Turkey condemns 'unacceptable' attack on Armenian church in Istanbul

The attack saw piles of rotten rubbish dumped outside the entrance to the church and the words "from an Erzurum resident, this homeland is ours" scrawled on a wall.

ISTANBUL: The Turkish government on Tuesday strongly condemned an attack on an Armenian church in Istanbul which saw nationalist graffiti scrawled outside the building and rubbish dumped at its door.

The Interior Ministry said in a statement that the attack Monday on the Surp Takavor church in the Kadikoy district of Istanbul was "unacceptable" and emphasised security forces were investigating who was behind it.

It said after the incident Interior Minister Suleyman Soylu had spoken to the acting Istanbul Armenian Patriarch Aram Atesyan and the head of the church in Kadikoy to pass his best wishes.

The attack saw piles of rotten rubbish dumped outside the entrance to the church and the words "from an Erzurum resident, this homeland is ours" scrawled on a wall.

Relations between Turkey and the modern state of Armenia remain held up by the dispute over the massacres of Ottoman Armenians from 1915 which Yerevan says was a genocide while Turkey strongly rejects the term.

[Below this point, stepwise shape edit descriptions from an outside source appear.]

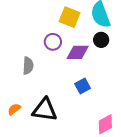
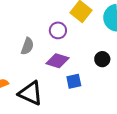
black circle: (101, 40) -> (102, 59), moved
purple diamond: (78, 52) -> (58, 61), moved

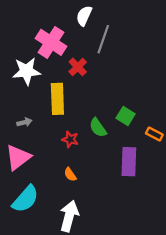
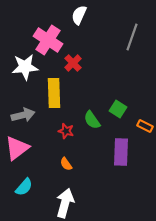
gray line: (103, 39) -> (132, 37), moved
gray arrow: (24, 122) -> (23, 115), size x1.6
cyan semicircle: (25, 199) -> (24, 187), size x0.7

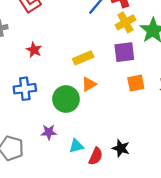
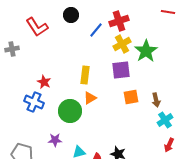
red star: (34, 50) -> (44, 82), moved
yellow rectangle: (83, 58) -> (85, 75), turned -60
blue cross: (25, 89) -> (34, 102), turned 30

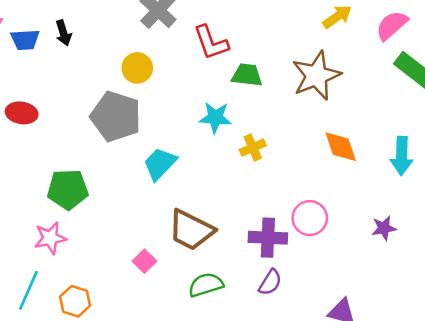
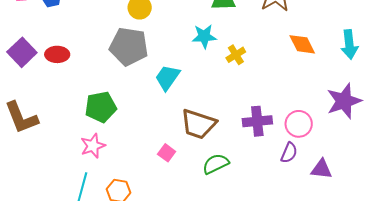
pink circle: (310, 218) -> (299, 124), moved
purple star: (384, 228) -> (344, 101), size x1.8
purple semicircle: (270, 282) -> (289, 153), moved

Only a fraction of the historic population of Armenians remain in Turkey but a culturally-dynamic community numbering tens of thousands lives on, concentrated in Istanbul, where there are numerous Armenian churches.

Such attacks on the places of worship of Istanbul's present-day Christian and Jewish communities are extremely rare. 

Erzurum, a major city in northeastern Turkey, was home to a large community of Armenians before 1915 whereas today there are none.